Given the luxury of tracking 16 wide, did Arthur record Ian's “At Seventeen” vocals with the band or as an overdub? “As I recall, we had Janis sing along with her guitar and the rest of the instruments on the basic track, but after everyone was gone, we redid her entire vocal,” Arthur remembers. “She mystically fit her vocal into the ebb and flow of the track that had been cut, without straying too far from what she'd done the first time through.
“I felt that the track needed to grow as it developed, and so we added strings and just snuck them in when Janis sings ‘It was long ago and far away.’ The beautiful thing about that string part is that it's barely present — you needed radar to find it. The three things that I loved most about the mix were the feel, Janis' riveting vocal and those subtle strings.
“There's one more surprise that I don't think I've shared with anyone in all these years. Remember, we didn't have automation back then. After we'd finished the mix at Columbia Records in Manhattan, Janis and I, and maybe her manager, Jean Powell, or our executive producer, Herb Gart [Rainbow Collection], felt that we needed to keep building the record after the strings were introduced. We already had a 2-track mix and we didn't want to redo it, so we brought in a conga player; it might have been Ray Barretto or Jimmy Maelin — I can't remember. We set up a pair of 2-track recorders and added the conga part onto the second machine, then spliced from that point on back onto the original!
“Speaking of those mix sessions,” he continues, “Russ Payne spent a few weeks working with us, but the album was largely mixed by me and my then assistant, Larry Alexander. Larry was a real find. He showed up at A&R one day looking for a gig and I just happened to run into him. Larry told me he lived near Nyack, which is very close to Blauvelt, and that he had studied engineering at the University of Buffalo. Working with Larry for the four or five years that I had at that studio was like having the greatest sidekick in the world. I felt like a spider with four arms. Larry was completely focused, worked very hard and the hours didn't matter. He witnessed history, man, and helped create it.”
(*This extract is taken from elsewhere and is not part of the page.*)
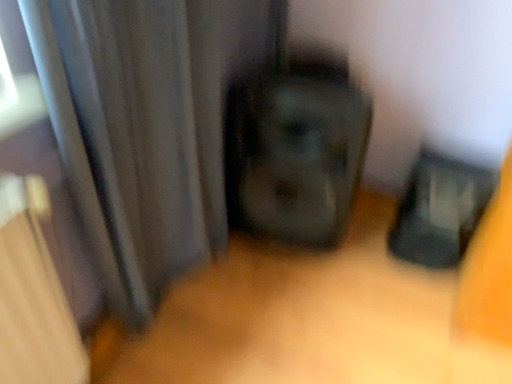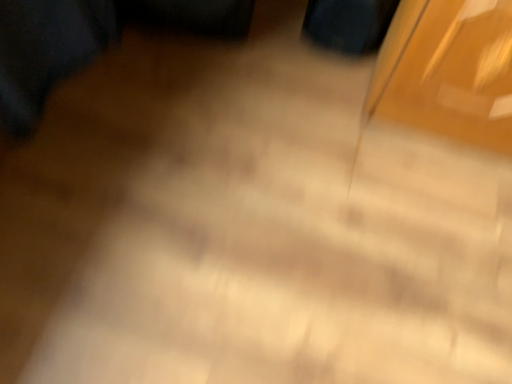 Question: Which way did the camera rotate in the video?

Choices:
 (A) rotated upward
 (B) rotated downward

Answer: (B)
Between the Lines was the last project Arthur worked out of 914 Studios. With an eye on the West Coast and partners who were moving in different directions, he would pull up stakes and relocate to Los Angeles, where his streak of successful associations would continue to pile up. Arthur helped Peter Cetera develop his Karate Kid II hit, “Glory of Love,” established his partnership with Sandler (which led to their co-writing the animated feature Adam Sandler's Eight Crazy Nights) and continues to ply his original crafts of singing and songwriting to this day.
Although the mature Ian found it hard to match the success she enjoyed as a precocious teenager and young adult, she continues to write, tour and actively campaign for the social causes that are important to her.